SynapseSparkStep Class

Note

This is an experimental class, and may change at any time. Please see https://aka.ms/azuremlexperimental for more information.

Creates an Azure ML Synapse step that submit and execute Python script.

Create an Azure ML Pipeline step that runs spark job on synapse spark pool.

Inheritance
azureml.pipeline.core._synapse_spark_step_base._SynapseSparkStepBase
SynapseSparkStep

Constructor

SynapseSparkStep(file, source_directory, compute_target, driver_memory, driver_cores, executor_memory, executor_cores, num_executors, name=None, app_name=None, environment=None, arguments=None, inputs=None, outputs=None, conf=None, py_files=None, jars=None, files=None, allow_reuse=True, version=None)

Parameters

file
str
Required

The name of a synapse script relative to source_directory.

source_directory
str
Required

A folder that contains Python script, conda env, and other resources used in the step.

compute_target
SynapseCompute or str
Required

The compute target to use.

driver_memory
str
Required

Amount of memory to use for the driver process.

driver_cores
int
Required

Number of cores to use for the driver process.

executor_memory
str
Required

Amount of memory to use per executor process.

executor_cores
int
Required

Number of cores to use for each executor.

num_executors
int
Required

Number of executors to launch for this session.

name
str
Required

The name of the step. If unspecified, file is used.

app_name
str
Required

The App name used to submit the spark job.

environment
Environment
Required

AML environment will be supported in later release.

arguments
list
Required

Command line arguments for the Synapse script file.

inputs
list[DatasetConsumptionConfig]
Required

A list of inputs.

outputs
list[HDFSOutputDatasetConfig]
Required

A list of outputs.

conf
dict
Required

Spark configuration properties.

py_files
list
Required

Python files to be used in this session, parameter of livy API.

files
list
Required

Files to be used in this session, parameter of livy API.

allow_reuse
bool
Required

Indicates if the step should reuse previous results when re-run with the same settings.

version
str
Required

An optional version tag to denote a change in functionality for the step.

file
str
Required

The name of a Synapse script relative to source_directory.

source_directory
str
Required

A folder that contains Python script, conda env, and other resources used in the step.

compute_target
SynapseCompute or str
Required

The compute target to use.

driver_memory
str
Required

Amount of memory to use for the driver process.

driver_cores
int
Required

Number of cores to use for the driver process.

executor_memory
str
Required

Amount of memory to use per executor process.

executor_cores
int
Required

Number of cores to use for each executor.

num_executors
int
Required

Number of executors to launch for this session.

name
str
Required

The name of the step. If unspecified, file is used.

app_name
str
Required

The App name used to submit the Apache Spark job.

environment
Environment
Required

AML environment that will be leveraged in this SynapseSparkStep.

arguments
list
Required

Command line arguments for the Synapse script file.

inputs
list[DatasetConsumptionConfig]
Required

A list of inputs.

outputs
list[HDFSOutputDatasetConfig]
Required

A list of outputs.

conf
dict
Required

Spark configuration properties.

py_files
list
Required

Python files to be used in this session, parameter of livy API.

jars
list
Required

Jar files to be used in this session, parameter of livy API.

files
list
Required

Files to be used in this session, parameter of livy API.

allow_reuse
bool
Required

Indicates if the step should reuse previous results when re-run with the same settings.

version
str
Required

An optional version tag to denote a change in functionality for the step.

Remarks

A SynapseSparkStep is a basic, built-in step to run a Python Spark job on a synapse spark pools. It takes a main file name and other optional parameters like arguments for the script, compute target, inputs and outputs.

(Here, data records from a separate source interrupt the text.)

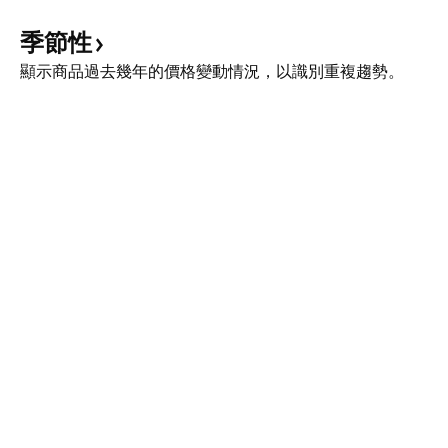
季節性
顯示商品過去幾年的價格變動情況，以識別重複趨勢。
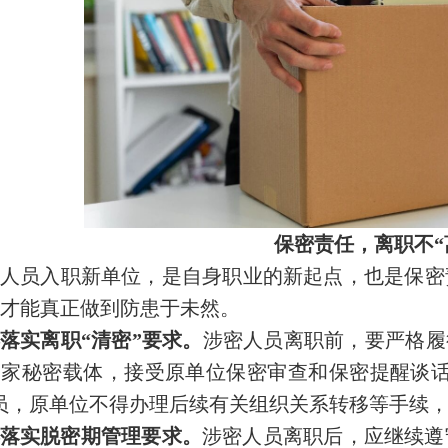
保密责任，离职不“
人员入职新单位，是自身职业的新起点，也是保密
才能真正做到防患于未然。
落实离职“清密”要求。
涉密人员离职前，要严格履
国家秘密载体，接受原单位保密审查和保密提醒谈话
员，原单位不得办理后续有关组织关系转移等手续，
落实脱密期管理要求。
涉密人员离职后，应继续遵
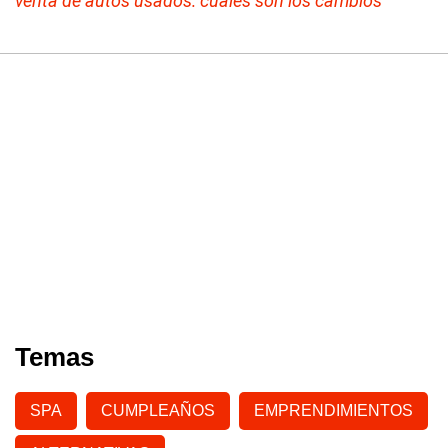
venta de autos usados: cuáles son los cambios
Temas
SPA
CUMPLEAÑOS
EMPRENDIMIENTOS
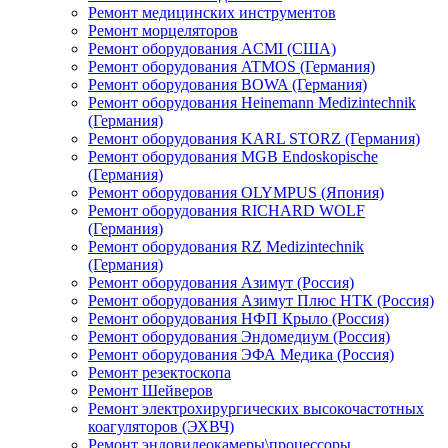
Ремонт медицинских инструментов
Ремонт морцеляторов
Ремонт оборудования ACMI (США)
Ремонт оборудования ATMOS (Германия)
Ремонт оборудования BOWA (Германия)
Ремонт оборудования Heinemann Medizintechnik
(Германия)
Ремонт оборудования KARL STORZ (Германия)
Ремонт оборудования MGB Endoskopische
(Германия)
Ремонт оборудования OLYMPUS (Япония)
Ремонт оборудования RICHARD WOLF
(Германия)
Ремонт оборудования RZ Medizintechnik
(Германия)
Ремонт оборудования Азимут (Россия)
Ремонт оборудования Азимут Плюс НТК (Россия)
Ремонт оборудования НФП Крыло (Россия)
Ремонт оборудования Эндомедиум (Россия)
Ремонт оборудования ЭФА Медика (Россия)
Ремонт резектоскопа
Ремонт Шейверов
Ремонт электрохирургических высокочастотных
коагуляторов (ЭХВЧ)
Ремонт эндовидеокамеры\процессоры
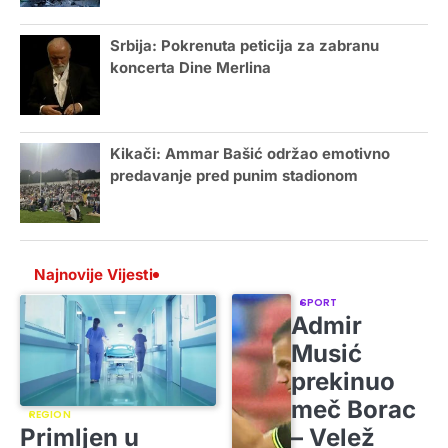
Srbija: Pokrenuta peticija za zabranu
koncerta Dine Merlina
Kikači: Ammar Bašić održao emotivno
predavanje pred punim stadionom
Najnovije Vijesti
SPORT
Admir
Musić
prekinuo
meč Borac
REGION
Primljen u
– Velež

The best practice for working with SynapseSparkStep is to use a separate folder for scripts and any dependent files associated with the step, and specify that folder with the source_directory parameter. Following this best practice has two benefits. First, it helps reduce the size of the snapshot created for the step because only what is needed for the step is snapshotted. Second, the step's output from a previous run can be reused if there are no changes to the source_directory that would trigger a re-upload of the snapshot.


   from azureml.core import Dataset
   from azureml.pipeline.steps import SynapseSparkStep
   from azureml.data import HDFSOutputDatasetConfig

   # get input dataset
   input_ds = Dataset.get_by_name(workspace, "weather_ds").as_named_input("weather_ds")

   # register pipeline output as dataset
   output_ds = HDFSOutputDatasetConfig("synapse_step_output",
                                       destination=(ws.datastores['datastore'],"dir")
                                       ).register_on_complete(name="registered_dataset")

   step_1 = SynapseSparkStep(
       name = "synapse_step",
       file = "pyspark_job.py",
       source_directory="./script",
       inputs=[input_ds],
       outputs=[output_ds],
       compute_target = "synapse",
       driver_memory = "7g",
       driver_cores = 4,
       executor_memory = "7g",
       executor_cores = 2,
       num_executors = 1,
       conf = {})

SynapseSparkStep only supports DatasetConsumptionConfig as input and HDFSOutputDatasetConfig as output.

Methods

create_node

Create a node for Synapse script step.

This method is not intended to be used directly. When a pipeline is instantiated with this step, Azure ML automatically passes the parameters required through this method so that step can be added to a pipeline graph that represents the workflow.

create_node

Create a node for Synapse script step.

This method is not intended to be used directly. When a pipeline is instantiated with this step, Azure ML automatically passes the parameters required through this method so that step can be added to a pipeline graph that represents the workflow.

create_node(graph, default_datastore, context)

Parameters

graph
Graph
Required

The graph object to add the node to.

default_datastore
Union[AbstractAzureStorageDatastore, AzureDataLakeDatastore]
Required

The default datastore.

context
<xref:azureml.pipeline.core._GraphContext>
Required

The graph context.

Returns

The created node.

Return type